In this Factorio prequel, you're an android terraforming planets and seeding them with life. Replaces all recipes and technology. No life means no coal, oil, wood, biters, or free oxygen, requiring varied renewable energy sources. For reliability, you'll focus on abundant elements from the air, sea, or common minerals such as iron ore, bauxite, sandstone, and calcite. Advanced technology enables asteroid mining of rarer elements.

Overhaul
9 months ago
1.1
33.7K
Environment Mining Fluids Manufacturing Power

g Relief valve in early game

1 year, 1 month ago
(updated 1 year, 1 month ago)

I do not understand how it can be used early game. Pump is mentioned as a reason but the pump will try to fill the tank connected to a relief valve with all fluid, and not just excess that should be wasted. It feels like there is a zero purpose to it as the relief valve could be connected directly to the system via normal pipes to achieve the same result.

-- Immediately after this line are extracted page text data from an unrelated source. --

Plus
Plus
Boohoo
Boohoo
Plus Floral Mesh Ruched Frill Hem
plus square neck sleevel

Maybe if I had another tank infront of the pump and controlled the pump via circuits. But then I still would not need the relief valve and could just use the pump controlled by circuit network.

Unless the only way is separating production system which would pump into a tank, this tank would connect to a consumption system and also have a relief valve. I find it quite weird and use circuit network instead.

1 year, 1 month ago

You can accomplish almost any basic need with just valves, not circuits. Valves are meant to be used with tanks, not pipes. Tanks should be filled using pumps. Your inputs to the tank should be using 1 pipe and your outputs using another. If you're trying to do everything with a single pipe it's not going to work. You need pumps to keep acceptable flow rates over any sort of distance, and that means one way pipes. People can get away with some bad practices in vanilla since there are so few fluids, but a lot of this is pretty basic fluid management across any mod that makes significant use of fluids.

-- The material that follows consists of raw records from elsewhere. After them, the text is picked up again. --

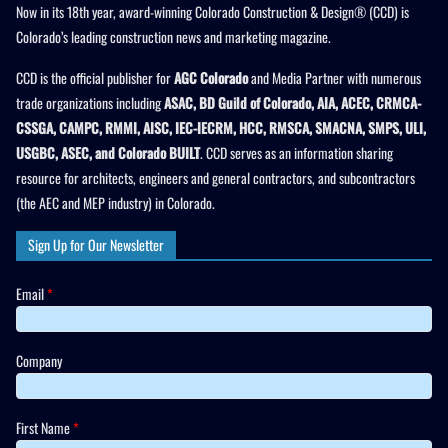
Now in its 18th year, award-winning Colorado Construction & Design® (CCD) is
Colorado’s leading construction news and marketing magazine.
CCD is the official publisher for
AGC Colorado
and Media Partner with numerous
trade organizations including
ASAC, BD Guild of Colorado, AIA, ACEC, CRMCA-
CSSGA, CAMPC, RMMI, AISC, IEC-IECRM, HCC, RMSCA, SMACNA, SMPS, ULI,
USGBC, ASEC, and Colorado BUILT
. CCD serves as an information sharing
resource for architects, engineers and general contractors, and subcontractors
(the AEC and MEP industry) in Colorado.
Sign Up for Our Newsletter
Email
*
Company
First Name
*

The main role of a topup valve is to fill a tank from a source that intentionally produces a product which can also be produced as a byproduct. The byproduct source fills the tank with just a pump and no topup valve. The main product source fills it with a pump into a topup valve into a tank. That way the byproduct source is used preferentially, and you only spend resources producing that fluid if the byproduct isn't enough. The relief valve has a higher threshold than the topup valve, so that way you're never manufacturing a fluid just to vent it, but you will vent excess byproduct.

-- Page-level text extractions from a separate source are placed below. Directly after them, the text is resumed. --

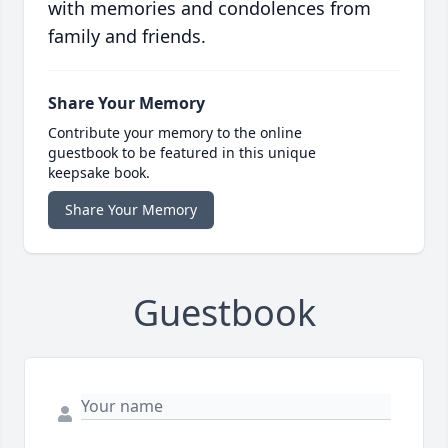
with memories and condolences from
family and friends.
Share Your Memory
Contribute your memory to the online
guestbook to be featured in this unique
keepsake book.
Share Your Memory
Guestbook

The role of the auxiliary valve is when you have more than one type of output and want to prioritize one of them over the other. It can also be used as a makeshift relief valve for people trying to do what you're trying to do, attach a relief valve directly to a low pressure pipe. But that's not the intended purpose in a mid to late game system requiring higher fluid throughput than you can achieve with a two-way pump-less system.

7 months ago

The valves are a nice idea, however with the relief valve specifically I find it a little bit annoying that the threshold is larger than the early game pipes. That means both the valve and the pump have to be directly connected to the tank, because any pipe segment in between will drop the pressure too much. The combination is quite rigid and unwieldy, which makes me prefer circuits for this task. I wonder if there's a way to allow at least a single pipe segment between the components for increased flexibility without promoting bad practices?